• Exercise
If a line includes "graduate", copy it out of the entries.

• Data for review
####

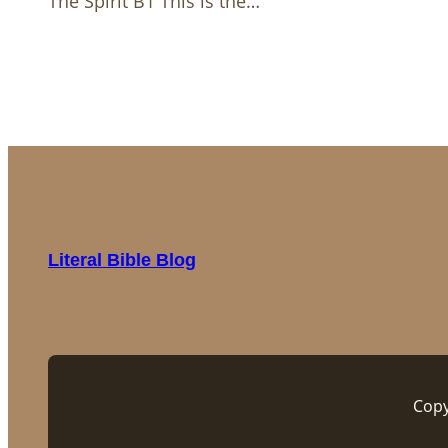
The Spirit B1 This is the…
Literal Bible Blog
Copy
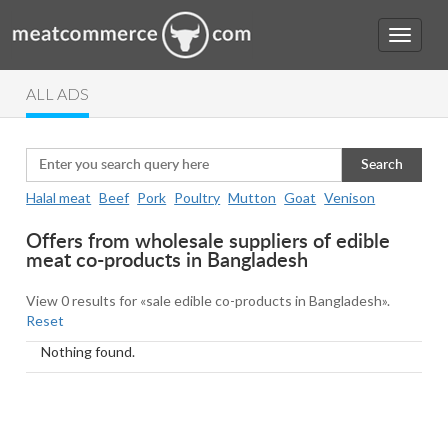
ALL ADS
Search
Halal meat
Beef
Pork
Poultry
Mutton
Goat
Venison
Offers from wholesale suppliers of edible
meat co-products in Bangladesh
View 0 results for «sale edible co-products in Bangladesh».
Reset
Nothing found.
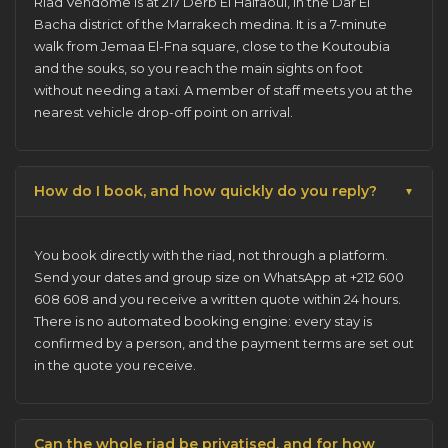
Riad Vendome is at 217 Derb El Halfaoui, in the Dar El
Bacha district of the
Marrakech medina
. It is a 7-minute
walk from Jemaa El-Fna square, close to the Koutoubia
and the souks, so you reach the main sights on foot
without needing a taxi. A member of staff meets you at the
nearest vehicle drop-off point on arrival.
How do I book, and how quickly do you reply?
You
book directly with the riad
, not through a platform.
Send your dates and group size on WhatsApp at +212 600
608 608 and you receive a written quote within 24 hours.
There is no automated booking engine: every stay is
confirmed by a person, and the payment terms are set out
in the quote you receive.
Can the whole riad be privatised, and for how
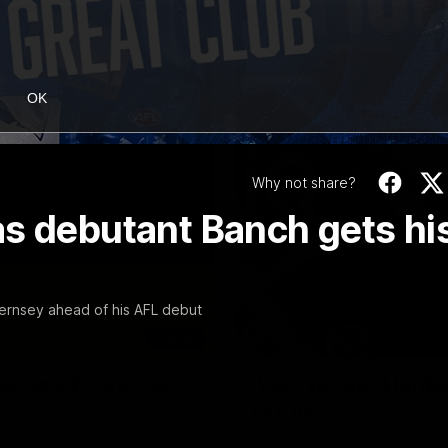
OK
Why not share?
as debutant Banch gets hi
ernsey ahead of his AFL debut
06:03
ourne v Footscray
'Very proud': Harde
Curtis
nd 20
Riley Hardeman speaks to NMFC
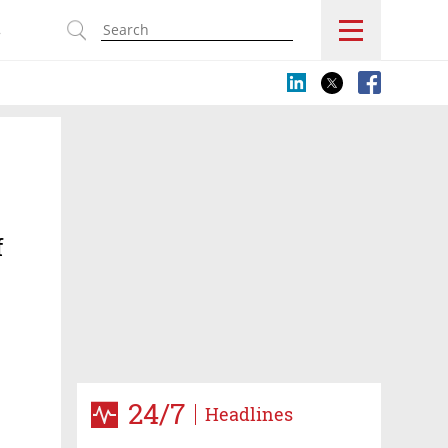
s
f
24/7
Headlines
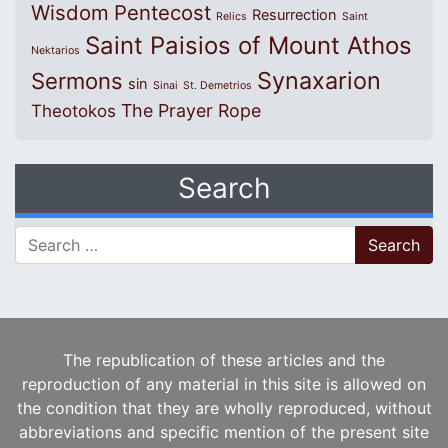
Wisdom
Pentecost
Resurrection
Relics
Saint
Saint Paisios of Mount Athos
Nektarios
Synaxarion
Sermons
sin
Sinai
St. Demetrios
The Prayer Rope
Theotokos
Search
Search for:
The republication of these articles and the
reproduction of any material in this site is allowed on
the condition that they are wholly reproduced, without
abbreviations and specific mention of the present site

####

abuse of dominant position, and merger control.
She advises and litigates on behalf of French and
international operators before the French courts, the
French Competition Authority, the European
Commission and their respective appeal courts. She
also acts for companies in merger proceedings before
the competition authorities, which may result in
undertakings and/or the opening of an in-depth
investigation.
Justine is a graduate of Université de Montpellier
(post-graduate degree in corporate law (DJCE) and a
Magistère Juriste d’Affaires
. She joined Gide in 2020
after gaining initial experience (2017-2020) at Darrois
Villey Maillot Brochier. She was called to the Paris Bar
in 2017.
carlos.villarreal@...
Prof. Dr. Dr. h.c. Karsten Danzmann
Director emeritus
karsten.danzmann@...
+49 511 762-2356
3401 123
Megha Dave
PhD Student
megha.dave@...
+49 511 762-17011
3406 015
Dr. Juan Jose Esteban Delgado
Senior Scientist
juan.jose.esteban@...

####

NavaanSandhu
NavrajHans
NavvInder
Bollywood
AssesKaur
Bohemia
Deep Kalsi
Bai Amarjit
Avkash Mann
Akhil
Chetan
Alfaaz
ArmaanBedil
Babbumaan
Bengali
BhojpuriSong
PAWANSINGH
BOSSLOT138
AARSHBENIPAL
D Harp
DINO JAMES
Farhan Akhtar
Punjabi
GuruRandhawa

####

• Answer space
Justine is a graduate of Université de Montpellier
(post-graduate degree in corporate law (DJCE) and a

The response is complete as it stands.